Setas, farol alto, baixo, luz de freio. – Muito bem! Abra o porta-luvas. – Não
entendi! – O senhor tem problema de audição?
– Não! – Então abra o porta-luvas; quero vistoriá-lo – Ah sim! – Cabo! – Pois
não, soldado! – Nada consta! O sujeito está limpo, os documentos em ordem e o
tenente Amorim o aguarda no rádio! – Assuma a vistoria polícia, se terminar
primeiro que eu me chame antes de liberá-lo. O senhor me de licença, enquanto falo com o comandante.
– Á vontade, cabo!
Tem
dia que parece noite e é melhor nem sair de casa, foi o que lhe passou pela
cabeça ao ver o soldado com olhos ave de rapina e jeito de galinha das canelas
secas ciscando em baixo dos tapetes.
– Levante os bancos! – Pois não!
– OK! Aqui está tudo em ordem, agora vamos ver o porta-malas. – O porta-malas?
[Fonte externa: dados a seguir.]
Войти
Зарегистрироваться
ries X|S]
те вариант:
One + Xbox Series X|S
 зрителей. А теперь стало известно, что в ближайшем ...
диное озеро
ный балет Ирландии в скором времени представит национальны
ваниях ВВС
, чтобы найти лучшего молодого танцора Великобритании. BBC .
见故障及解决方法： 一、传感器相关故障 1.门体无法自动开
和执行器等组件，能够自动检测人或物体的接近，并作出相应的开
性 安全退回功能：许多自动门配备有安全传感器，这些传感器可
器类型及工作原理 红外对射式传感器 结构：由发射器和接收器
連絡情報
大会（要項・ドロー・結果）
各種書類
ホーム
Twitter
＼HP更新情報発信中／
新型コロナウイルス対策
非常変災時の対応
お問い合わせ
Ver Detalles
– Sim, por quê? Há algo lá que o senhor quer nos esconder? – De jeito nenhum! –
Então iremos verificá-lo. – O soldado é quem manda! – Abra! – Calma vou abri-lo. – Que cheiro é esse! O que andou carregando
nesse carro, defunto? – Água, seu guarda! Na pressa deixei uma garrafa de água entreaberta,
quando me dei conta o estrago já estava feito. – Obrigado soldado, agora eu
assumo. Que cheiro de carniça é esse no seu carro, senhor? – Estava acabando de
dizer para o soldado, como era mesmo o nome dele? – Ramires, soldado Ramires! –
Pois bem, estava explicando ao soldado Ramires que na pressa deixei uma garrafa
de água entreaberta e quando fui olhar... – Entendo! O que não consigo compreender
é por que está sempre apressado. – Sabe que nem eu. – E a que cargas d’água o
senhor deixa uma garrafa entreaberta justamente no porta-malas se o lugar mais
correto seria guardá-la no porta objetos do carro. – Distração, sabe como é...!
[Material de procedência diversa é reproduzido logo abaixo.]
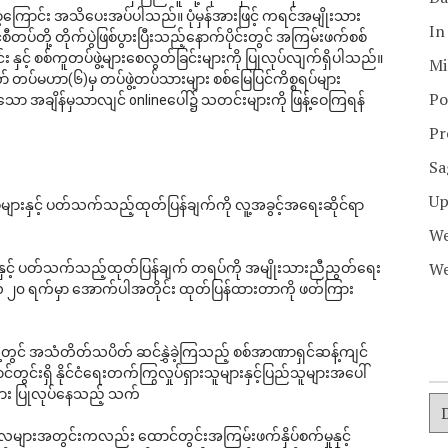
ာ့ကြောင်း အသိပေးအပ်ပါသည်။ ပုံမှန်အားဖြင့် ကရင်အမျိုးသား
In
တို့ တိုက်ပွဲဖြစ်ပွားပြီးသည့်နောက်ပိုင်းတွင် အကြမ်းဖက်စစ်
 နှင့် စစ်ကူတပ်ဖွဲ့များစေလွတ်ခြင်းများကို ပြုလုပ်လျက်ရှိပါသည်။
Mi
တပ်မဟာ(၆)မှ တပ်ဖွဲ့တပ်သားများ စစ်မြေပြင်ကိစ္စရပ်များ
Po
ိသော အချိန်မှသာလျင် onlineပေါ်၌ သတင်းများကို ဖြန့်ဝေကြရန် 
Pr
Sa
Up
များနှင့် ပတ်သက်သည့်ထုတ်ပြန်ချက်ကို လူ့အခွင့်အရေးဆိုင်ရာ
We
We
ားနှင့် ပတ်သက်သည့်ထုတ်ပြန်ချက် တရပ်ကို အမျိုးသားညီညွတ်ရေး
ာလ ၂၀ ရက်မှာ အောက်ပါအတိုင်း ထုတ်ပြန်ထားတာကို ဖတ်ကြား
ေ့တွင် အသံတိတ်သပိတ် ဆင်နွှဲခဲ့ကြသည့် စစ်အာဏာရှင်ဆန့်ကျင်
်တွင်းရှိ နိုင်ငံရေးတက်ကြွလှုပ်ရှားသူများနှင့်ပြည်သူများအပေါ် 
ျား ပြုလုပ်နေသည့် သက်
ာလများအတွင်းကလည်း ထောင်တွင်းအကြမ်းဖက်နှိပ်စက်မှုနှင့်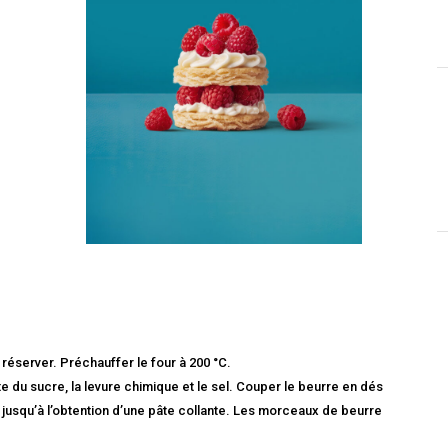
réserver. Préchauffer le four à 200 °C.
ste du sucre, la levure chimique et le sel. Couper le beurre en dés
trir jusqu’à l’obtention d’une pâte collante. Les morceaux de beurre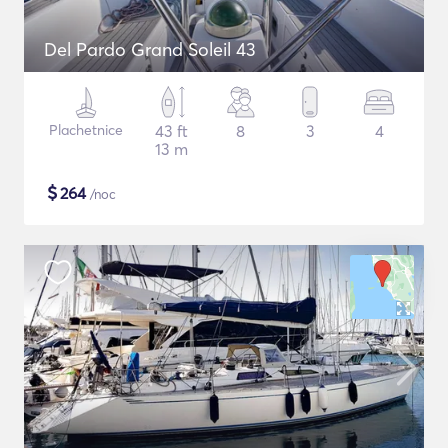
Del Pardo Grand Soleil 43
Plachetnice
43 ft
8
3
4
13 m
$
264
/noc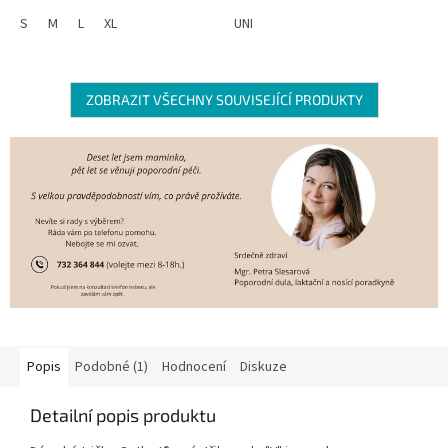
poslouží i jako rouška v období
S
M
L
XL
UNI
viróz
ZOBRAZIT VŠECHNY SOUVISEJÍCÍ PRODUKTY
Popis
Podobné (1)
Hodnocení
Diskuze
Detailní popis produktu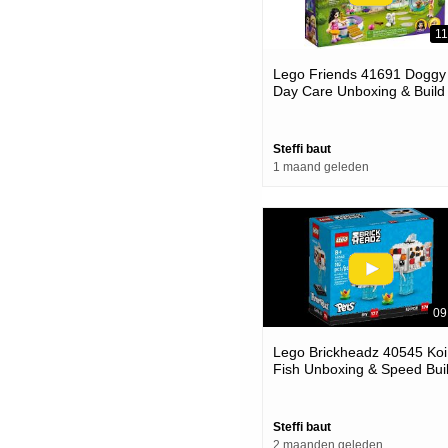
11
Lego Friends 41691 Doggy
Day Care Unboxing & Build
Steffi baut
1 maand geleden
09
Lego Brickheadz 40545 Koi
Fish Unboxing & Speed Bui
Steffi baut
2 maanden geleden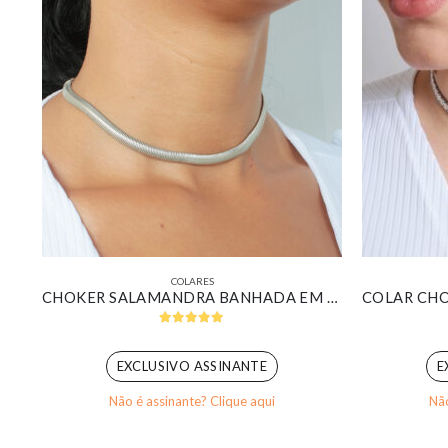
COLARES
CHOKER SALAMANDRA BANHADA EM OURO BRANCO
5.00
out of 5
EXCLUSIVO ASSINANTE
E
Não é assinante? Clique aqui
Não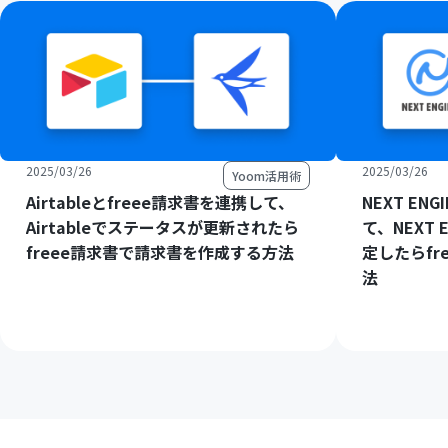
2025/03/26
2025/03/26
Yoom活用術
Airtableとfreee請求書を連携して、
NEXT EN
Airtableでステータスが更新されたら
て、NEXT
freee請求書で請求書を作成する方法
定したらfr
法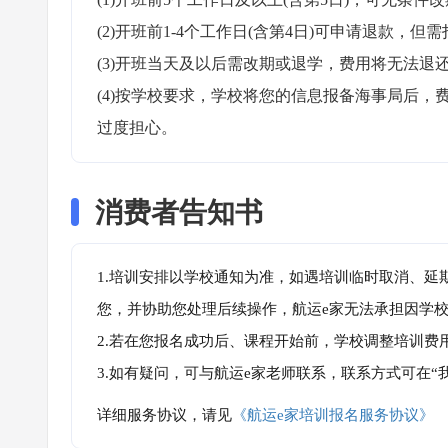
(2)开班前1-4个工作日(含第4日)可申请退款，但需
(3)开班当天及以后需改期或退学，费用将无法退还
(4)按学校要求，学校将您的信息报备海事局后
过度担心。
消费者告知书
1.培训安排以学校通知为准，如遇培训临时取消、延
您，并协助您处理后续操作，航运e家无法承担因学
2.若在您报名成功后、课程开始前，学校调整培训费
3.如有疑问，可与航运e家老师联系，联系方式可在
详细服务协议，请见
《航运e家培训报名服务协议》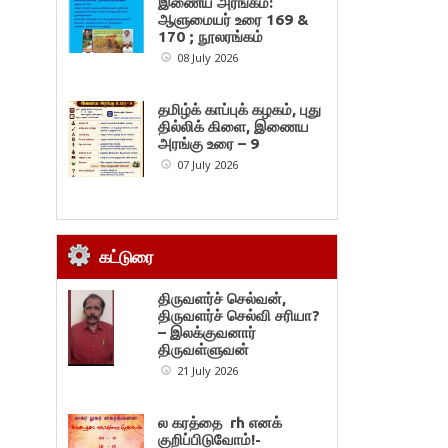
இணைய அரங்கம்:
ஆளுமையர் உரை 169 &
170 ; நூலரங்கம்
08 July 2026
தமிழ்க் காப்புக் கழகம், புது
தில்லிக் கிளை, இணைய
அரங்கு உரை – 9
07 July 2026
கட்டுரை
திருவளர்ச் செல்வன்,
திருவளர்ச் செல்வி சரியா?
– இலக்குவனார்
திருவள்ளுவன்
21 July 2026
ல கரத்தை rh எனக்
குறிப்பிடுவோம்!-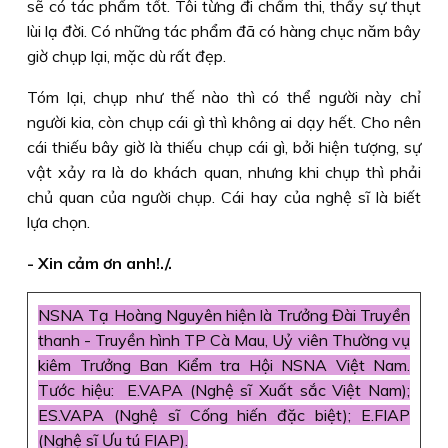
sẽ có tác phẩm tốt. Tôi từng đi chấm thi, thấy sự thụt
lùi lạ đời. Có những tác phẩm đã có hàng chục năm bây
giờ chụp lại, mặc dù rất đẹp.
Tóm lại, chụp như thế nào thì có thể người này chỉ
người kia, còn chụp cái gì thì không ai dạy hết. Cho nên
cái thiếu bây giờ là thiếu chụp cái gì, bởi hiện tượng, sự
vật xảy ra là do khách quan, nhưng khi chụp thì phải
chủ quan của người chụp. Cái hay của nghệ sĩ là biết
lựa chọn.
- Xin cảm ơn anh!./.
NSNA Tạ Hoàng Nguyên hiện là Trưởng Đài Truyền
thanh - Truyền hình TP Cà Mau, Uỷ viên Thường vụ
kiêm Trưởng Ban Kiểm tra Hội NSNA Việt Nam.
Tước hiệu: E.VAPA (Nghệ sĩ Xuất sắc Việt Nam);
ES.VAPA (Nghệ sĩ Cống hiến đặc biệt); E.FIAP
(Nghệ sĩ Ưu tú FIAP).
– Cuidado! Um dia essa distração pode lhe custar caro! – Vou seguir o seu
conselho. – Triângulo, estepe. E essas malas? Está de viagem? Não! Roupas do
dia-a-dia! Sendo do dia-a-dia o senhor não vai se importar que dê uma olhada:
Claro que não! – Abra! – Só um instante!
– Hum! Atlas de anatomia. Trabalha na saúde ou coisa parecida? – Não! O
estudo nas horas de folga. – Interessante, é a primeira pessoa que vejo estudar
o atlas de anatomia nas horas de folga, sem ao menos trabalhar na área. – Hoby –
Hoby estranho esse, eu prefiro jogar sinuca. – Cada um faz o que gosta. – Tem
razão, nesse tempo de polícia já presenciei coisas que até o diabo duvida. – Acredito – Está tudo em ordem! – Então estou
dispensado? – Ainda não, preciso preencher o talão de multas. – Por quê? – A placa dianteira! – O quê que tem?
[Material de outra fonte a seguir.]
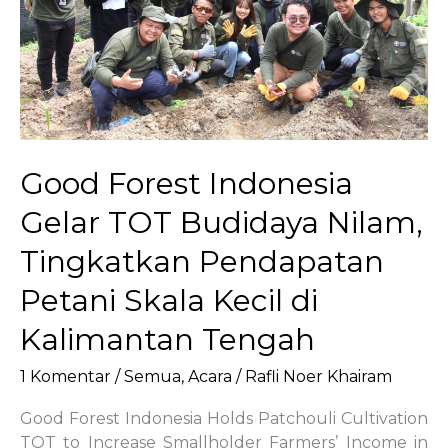
Program
Penanaman
Pohon
Good Forest Indonesia
Gelar TOT Budidaya Nilam,
Tingkatkan Pendapatan
Petani Skala Kecil di
Kalimantan Tengah
1 Komentar
/
Semua
,
Acara
/
Rafli Noer Khairam
Good Forest Indonesia Holds Patchouli Cultivation
TOT to Increase Smallholder Farmers’ Income in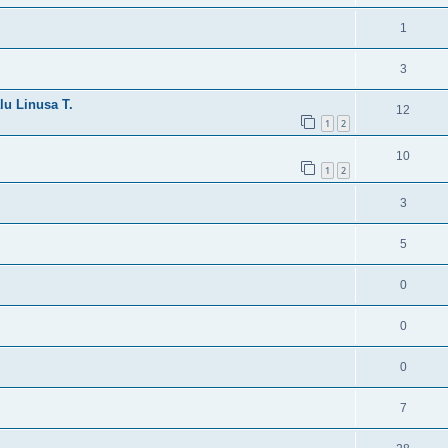
1
3
lu Linusa T.
12
1
2
10
1
2
3
5
0
0
0
7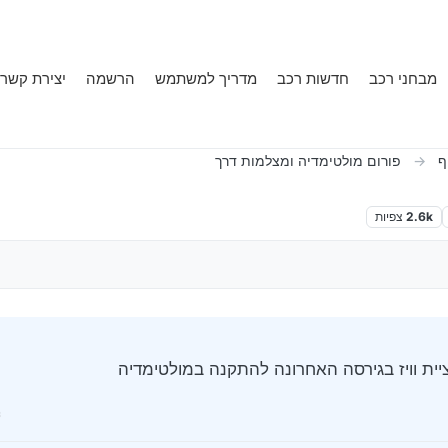
מבחני רכב
חדשות רכב
מדריך למשתמש
הרשמה
יצירת קשר
ף
פורום מולטימדיה ומצלמות דרך
2.6k
צפיות
יית וויז בגירסה האחרונה להתקנה במולטימדיה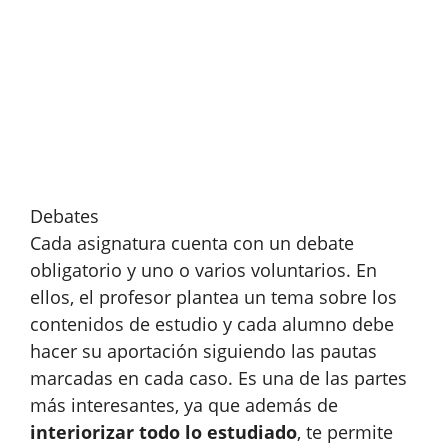
Debates
Cada asignatura cuenta con un debate
obligatorio y uno o varios voluntarios. En
ellos, el profesor plantea un tema sobre los
contenidos de estudio y cada alumno debe
hacer su aportación siguiendo las pautas
marcadas en cada caso. Es una de las partes
más interesantes, ya que además de
interiorizar todo lo estudiado
, te permite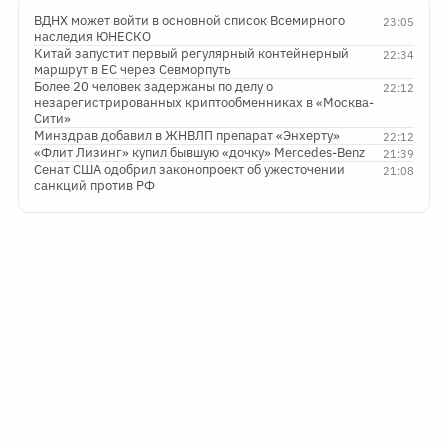
ВДНХ может войти в основной список Всемирного
23:05
наследия ЮНЕСКО
Китай запустит первый регулярный контейнерный
22:34
маршрут в ЕС через Севморпуть
Более 20 человек задержаны по делу о
22:12
незарегистрированных криптообменниках в «Москва-
Сити»
Минздрав добавил в ЖНВЛП препарат «Энхерту»
22:12
«Флит Лизинг» купил бывшую «дочку» Mercedes-Benz
21:39
Сенат США одобрил законопроект об ужесточении
21:08
санкций против РФ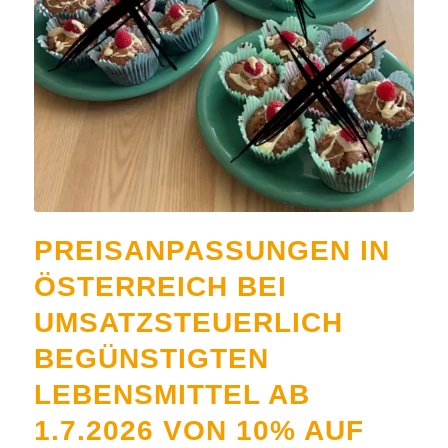
PREISANPASSUNGEN IN
ÖSTERREICH BEI
UMSATZSTEUERLICH
BEGÜNSTIGTEN
LEBENSMITTEL AB
1.7.2026 VON 10% AUF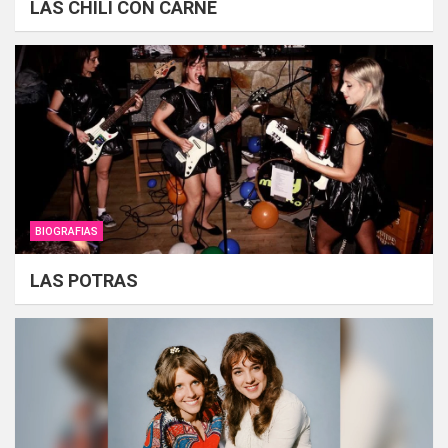
LAS CHILI CON CARNE
BIOGRAFIAS
LAS POTRAS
– Está inelegível. – Como! – A placa está apagada senhor, aparentemente não da
para identificar as letras. – Como não! –
A tinta quase não existe. – Só me faltava essa! O filho da mãe está querendo
reforçar os cofres para a campanha? – O que disse? – Esse governador medíocre
está querendo fazer o caixa para a campanha com o meu dinheiro. – Isso quem está dizendo é o senhor, mas lhe
asseguro que desde a morte do casal de religiosos e do desaparecimento do rabino,
o secretário de segurança pôs a corporação em estado de alerta, inclusive
deslocando os polícia do serviço interno, para as ruas. Operação pente fino, sabe
com é... A ordem de capturar os meliantes custe o que custar vem tirando o sono
dos comandantes, ai já viu... – Faça o
seu trabalho, cabo! – O senhor pode se considerar um homem de sorte. – Sorte!? –
Sim! Pois se tivesse caído nas mãos do sargento Morales a sua canseira seria
maior, talvez quisesse apreender o veículo para investigar a origem desse
cheiro. – Seus documentos! – Obrigado! – Boa viagem! – Bom trabalho!
À media que a imagem dos policiais sumia do retrovisor, como um pensamento
atrevido que vem e vai sem que a gente saiba quando ele veio e quando foi
embora, o galã grisalho foi acometido de uma sensação de alívio, num suspiro
profundo soltou o seu. Ufa! Essa foi por pouco.